◆ Entries shown ◆
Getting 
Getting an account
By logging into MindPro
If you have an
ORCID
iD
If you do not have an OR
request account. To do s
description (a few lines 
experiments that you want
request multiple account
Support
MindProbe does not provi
---
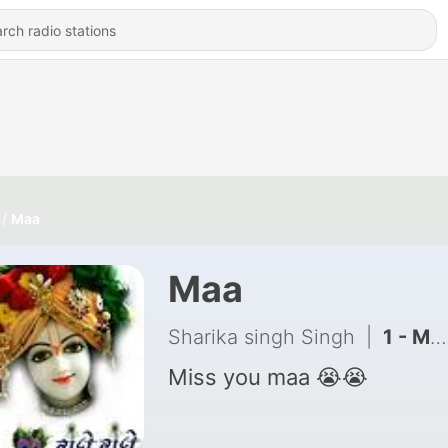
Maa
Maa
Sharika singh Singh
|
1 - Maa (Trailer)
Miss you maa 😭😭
---
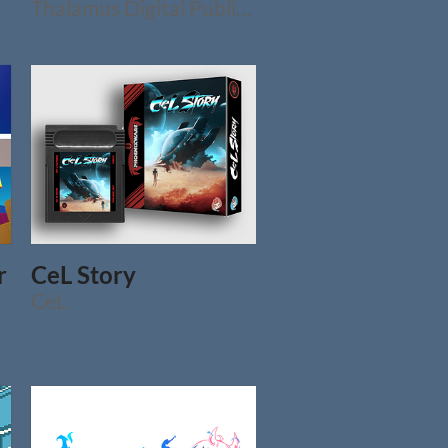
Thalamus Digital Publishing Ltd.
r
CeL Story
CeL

◆ What you need to do ◆
Would you retype exactly the lines above, from the line with "If you have an" to the line with "MindProbe does not provi", with both end lines kept and nothing more?

◆ Output below ◆
If you have an
ORCID
iD
If you do not have an OR
request account. To do s
description (a few lines 
experiments that you want
request multiple account
Support
MindProbe does not provi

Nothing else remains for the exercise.